Le Christ envoie en mission tous ceux qui croient en lui. Ensemble, donc en Église, ils reçoivent l’Esprit Saint : « Le Paraclet (= le défenseur), l’Esprit Saint que le Père enverra en mon nom, lui, vous enseignera tout, et il vous fera souvenir de tout ce que je vous ai dit » (Jn 14, 26). La mission de chacun est donc inséparable de la Trinité et, sous son impulsion, elle s’enracine elle aussi dans la communion. Pour être juste et féconde, elle requiert non seulement un lien effectif et permanent avec le Père, le Fils et l’Esprit, mais aussi une relecture au quotidien de la Parole du Christ. Cette relecture, pour être vraie, doit se faire à la lumière de l’Esprit et de la tradition vivante de l’Église, communauté des croyants. N’oublions jamais que la mission de l’Esprit est inhérente au mystère même de l’Église quand celle-ci témoigne et annonce l’Évangile. Tirant les conséquences de ce qui précède, on peut affirmer que la mission de chacun d’entre nous, dans le monde et dans l’Église, est indissociable de la communion, de la relecture et de toute forme d’accompagnement, voire de supervision. Là se trouvent les racines de notre liberté, puisque nous ne sommes pas auto-centrés, egocentrés.

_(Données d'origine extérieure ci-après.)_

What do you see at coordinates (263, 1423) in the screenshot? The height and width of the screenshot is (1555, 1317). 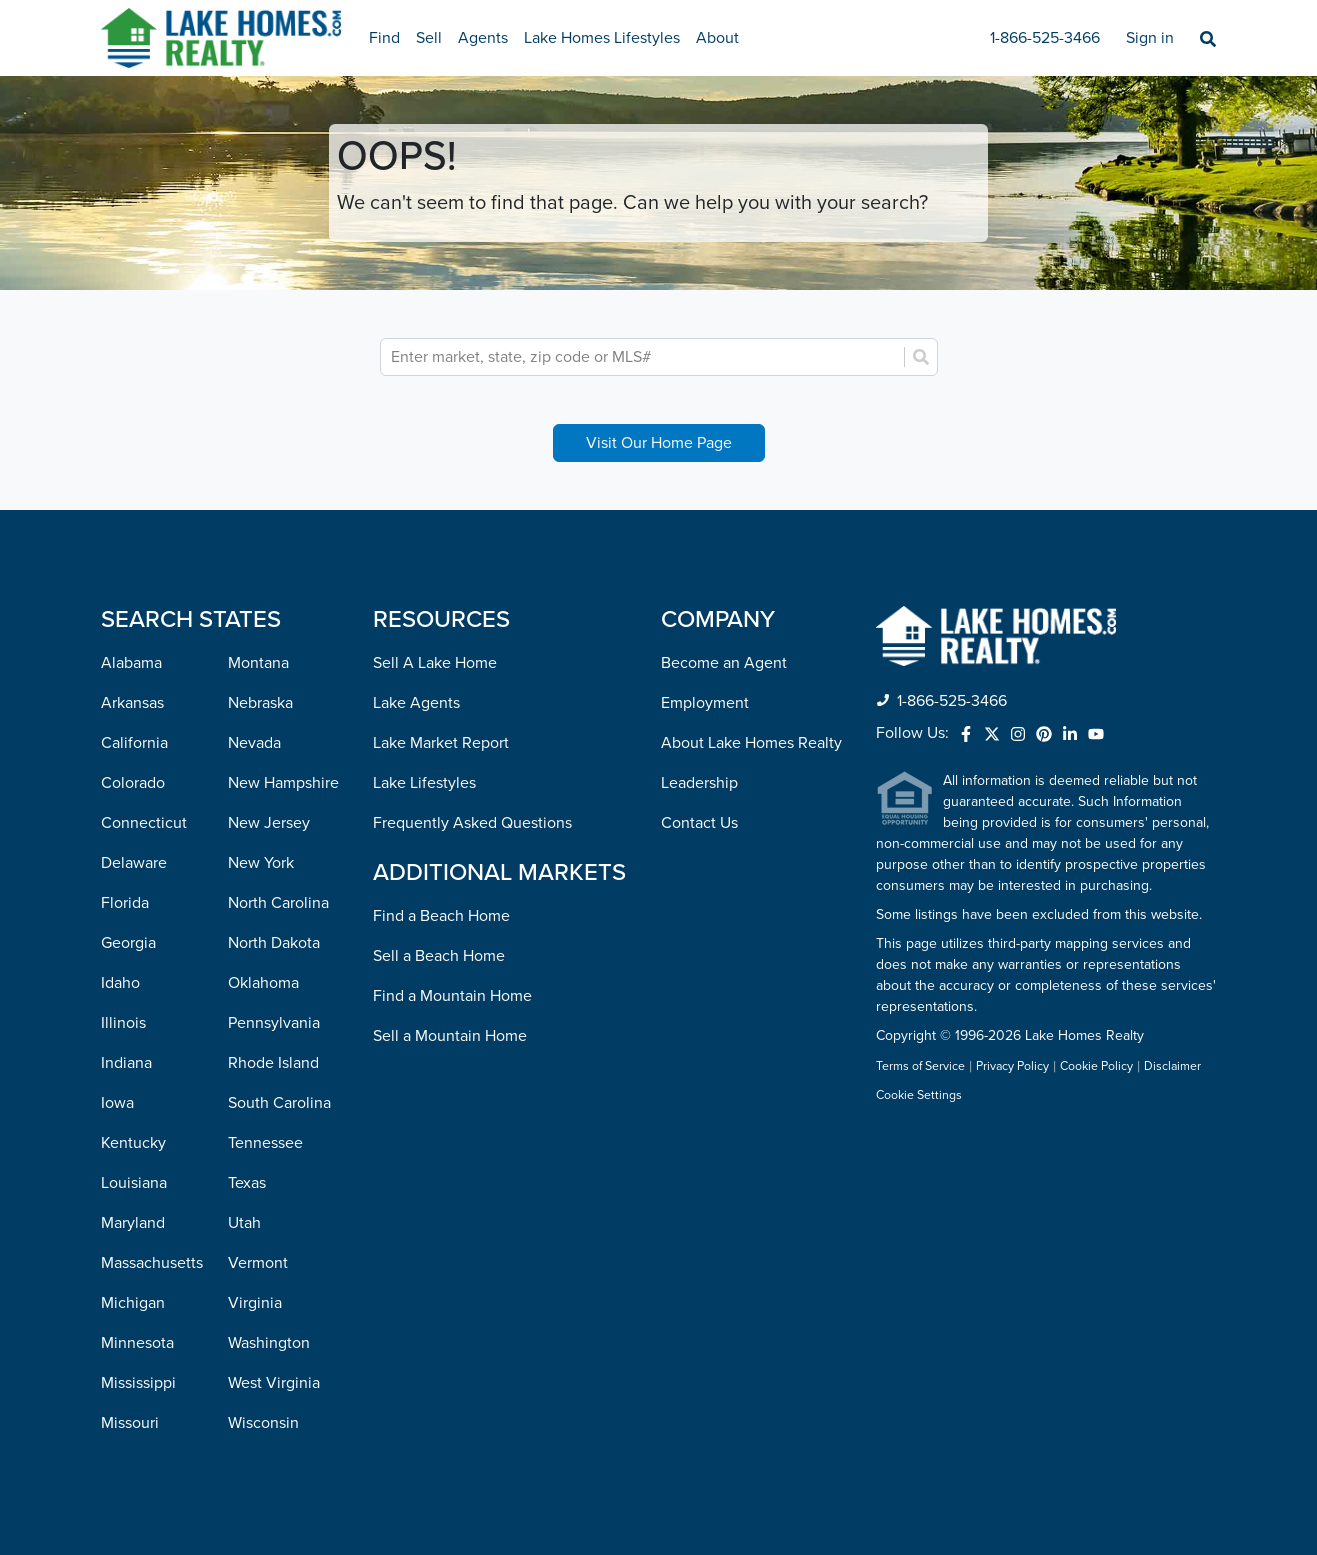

En effet, à la suite du Christ qui fait toujours la volonté de son Père, nous sommes sans cesse conviés à inscrire, à vérifier ou discerner et à relire comment notre action, notre mission, entre dans le cadre de ce plus universel, de ce dépassement de nous-mêmes qui a nom Trinité et qui, par le salut opéré par, avec et en Jésus-Christ, transforme non seulement notre agir mais aussi notre personne toute entière l’entraînant à produire des germes de résurrection. St Paul n’écrit pas autre chose quand il s’adresse aux Romains : « Transformez-vous en renouvelant votre façon de penser pour discerner quelle est la volonté de Dieu : ce qui est bon, ce qui est capable de lui plaire, ce qui est parfait » (Ro 12, 2)

Appel et générosité

Appel et discernement. Dieu appelle par son nom celui qu’il choisit. Cela signifie que chacun répond en fonction de ce qu’il est par nature, en fonction de sa sensibilité, de son histoire, de son désir. Dieu tient compte des forces vives de l’homme. Quand Dieu dit : « ma grâce te suffit » (2 Co 12, 9) et que St Paul déclare : « ma force est dans ma faiblesse », il ne faut pas se méprendre. La grâce, c’est le don de l’Esprit, la libre sollicitude de Dieu à l’égard de l’homme qui, en toute liberté, acquiesce ou non à cette relation. La grâce saisit l’individu dans sa réalité plurielle et corporelle, aux différents stades de sa vie. La relation qui est ainsi proposée et acceptée suscite une véritable dynamique et offre à l’homme d’atteindre sa pleine dimension. S’il en est ainsi, ne faut-il pas s’étonner quand des personnes appelées à une mission particulière pour un temps déterminé en sortent épuisées, voire frustrées ? Pour juger de la justesse d’un appel et de la réponse donnée, lors de la relecture, ne peut-on retenir ces deux critères principaux : en quoi et comment la réponse faite à l’appel a facilité une croissance spirituelle et une plus grande liberté ? En quoi la mission remplie dispose-t-elle à une plus grande ouverture ? En contre-point de l’appel, on peut aussi rappeler la réalité des charismes. Dans plusieurs passages, notamment Rom. 12, 3-8 et 1 Co. 12,1 – 13,13, St Paul souligne que chacun dispose de dons particuliers (dons naturels et dons de l’Esprit) destinés à construire la communauté ecclésiale et humaine. Il appartient donc à chacun de discerner ce qu’il est par nature et par grâce, d’une part pour répondre de la façon la mieux appropriée aux appels qui lui sont faits, d’autre part pour être attentif et discerner en l’autre ce qui lui est particulier en vue de le disposer à répondre aux appels, en étant fidèle à lui-même et à Dieu.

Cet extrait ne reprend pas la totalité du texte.